Library Abuse or Slow Compilation Times
foresttoney opened this issue · 1 comments
I am migrating an old service that communicates with an external platform via FTP / txt files. Because I have to parse these txt files, I thought this library would be more appropriate than just pattern matching on the byte offsets. At any rate, I wrote a handful of combinators and my tests already eclipse the 10 second compilation warning. Here is a representative sample the test and implementation:
test "parse_file_header_record" do
file_header_record =
"02000011697978 TEST 100720OYTKK F030000000 1 "

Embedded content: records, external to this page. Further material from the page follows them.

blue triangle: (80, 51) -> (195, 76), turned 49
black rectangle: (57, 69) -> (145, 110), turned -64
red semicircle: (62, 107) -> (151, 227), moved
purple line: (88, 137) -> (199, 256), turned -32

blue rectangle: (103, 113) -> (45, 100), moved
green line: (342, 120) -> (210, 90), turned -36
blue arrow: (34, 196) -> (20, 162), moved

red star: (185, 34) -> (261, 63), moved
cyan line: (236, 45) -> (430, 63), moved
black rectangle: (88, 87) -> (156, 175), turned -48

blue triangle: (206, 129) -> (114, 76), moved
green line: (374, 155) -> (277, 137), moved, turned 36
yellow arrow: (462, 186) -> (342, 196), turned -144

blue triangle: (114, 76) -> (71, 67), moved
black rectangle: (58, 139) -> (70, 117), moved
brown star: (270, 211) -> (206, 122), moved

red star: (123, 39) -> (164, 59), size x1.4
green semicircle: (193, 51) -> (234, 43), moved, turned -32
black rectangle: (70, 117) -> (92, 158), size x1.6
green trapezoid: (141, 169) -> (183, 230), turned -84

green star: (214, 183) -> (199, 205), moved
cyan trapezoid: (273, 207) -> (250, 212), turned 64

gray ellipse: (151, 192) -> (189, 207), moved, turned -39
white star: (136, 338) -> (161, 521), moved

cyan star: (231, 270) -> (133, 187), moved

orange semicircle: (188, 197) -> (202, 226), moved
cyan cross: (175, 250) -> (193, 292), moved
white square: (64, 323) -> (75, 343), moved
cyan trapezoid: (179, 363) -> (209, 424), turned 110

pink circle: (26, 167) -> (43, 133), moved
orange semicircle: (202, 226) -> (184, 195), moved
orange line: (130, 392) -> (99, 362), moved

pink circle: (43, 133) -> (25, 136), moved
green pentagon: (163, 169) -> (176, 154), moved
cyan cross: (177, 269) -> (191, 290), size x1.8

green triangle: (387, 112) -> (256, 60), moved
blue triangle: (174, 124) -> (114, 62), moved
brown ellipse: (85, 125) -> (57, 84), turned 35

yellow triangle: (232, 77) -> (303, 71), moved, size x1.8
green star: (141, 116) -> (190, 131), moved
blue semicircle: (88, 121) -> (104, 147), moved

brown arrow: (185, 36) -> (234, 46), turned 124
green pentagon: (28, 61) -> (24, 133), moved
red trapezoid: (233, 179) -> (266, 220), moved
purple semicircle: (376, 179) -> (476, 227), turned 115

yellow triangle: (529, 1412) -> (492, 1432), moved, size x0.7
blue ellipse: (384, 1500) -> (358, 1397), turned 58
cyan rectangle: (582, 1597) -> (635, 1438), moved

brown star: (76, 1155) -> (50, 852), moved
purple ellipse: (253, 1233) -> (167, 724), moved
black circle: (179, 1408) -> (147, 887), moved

|> POA.parse_file_header_record()
assert file_header_record ==
{:ok,
[
%{
record_code: 2,
sequence_number: 1,
file_source: "1697978",
file_source_name: "TEST",
creation_date: ~D[2010-07-20],
ecu: "OYTKK",
filename: "",
version: "F03",
destination: "0000000",
type: "1"
}
], "", %{}, {1, 0}, 80}
end
// example of combinator defined in ParserUtils that is reused for multiple record types
def parse_record_code(x) do
string(x)
|> map({String, :to_integer, []})
|> unwrap_and_tag(:record_code)
|> label("record_code to be an integer")
end
defparsec(
:parse_file_header_record,
empty()
|> concat(ParserUtils.parse_record_code("02"))
|> concat(ParserUtils.parse_sequence_number())
|> concat(ParserUtils.parse_file_source())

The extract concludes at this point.